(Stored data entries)
* * * * *
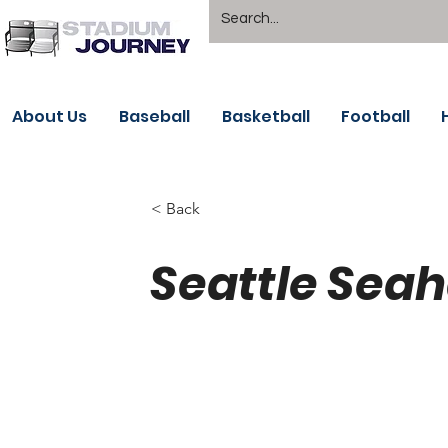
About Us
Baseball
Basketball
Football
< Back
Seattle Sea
* * * * *
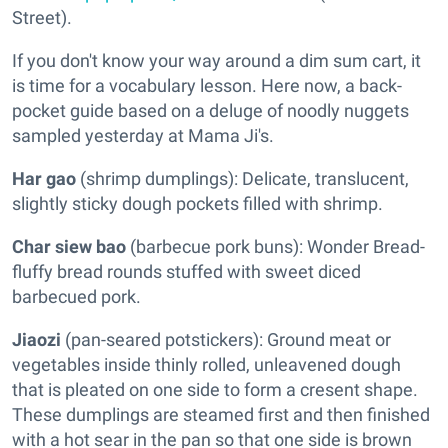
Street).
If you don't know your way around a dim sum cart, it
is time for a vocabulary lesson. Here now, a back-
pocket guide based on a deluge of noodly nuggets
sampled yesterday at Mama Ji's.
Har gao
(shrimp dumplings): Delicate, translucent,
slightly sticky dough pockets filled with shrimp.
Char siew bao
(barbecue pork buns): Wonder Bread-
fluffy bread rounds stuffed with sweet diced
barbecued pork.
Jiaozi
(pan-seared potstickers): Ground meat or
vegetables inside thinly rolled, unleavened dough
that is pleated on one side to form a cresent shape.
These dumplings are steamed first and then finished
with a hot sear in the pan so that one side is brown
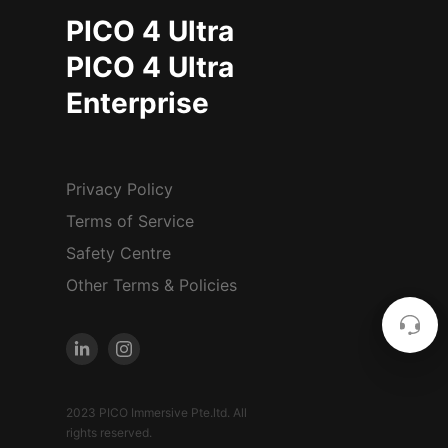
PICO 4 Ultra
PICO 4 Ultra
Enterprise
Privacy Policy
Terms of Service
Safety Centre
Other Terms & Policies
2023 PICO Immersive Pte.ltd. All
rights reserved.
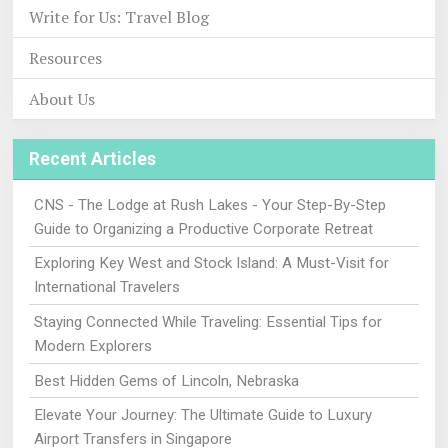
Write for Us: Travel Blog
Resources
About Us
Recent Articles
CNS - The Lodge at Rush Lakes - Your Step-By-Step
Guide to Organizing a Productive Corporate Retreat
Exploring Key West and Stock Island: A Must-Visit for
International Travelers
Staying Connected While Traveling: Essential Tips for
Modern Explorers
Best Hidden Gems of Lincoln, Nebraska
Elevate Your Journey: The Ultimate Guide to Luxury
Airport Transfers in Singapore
* * * * *
> [What to work on] Count of lines holding the string "pork": please work it out for the entries above and give the number alone.

> [Exercise response] 2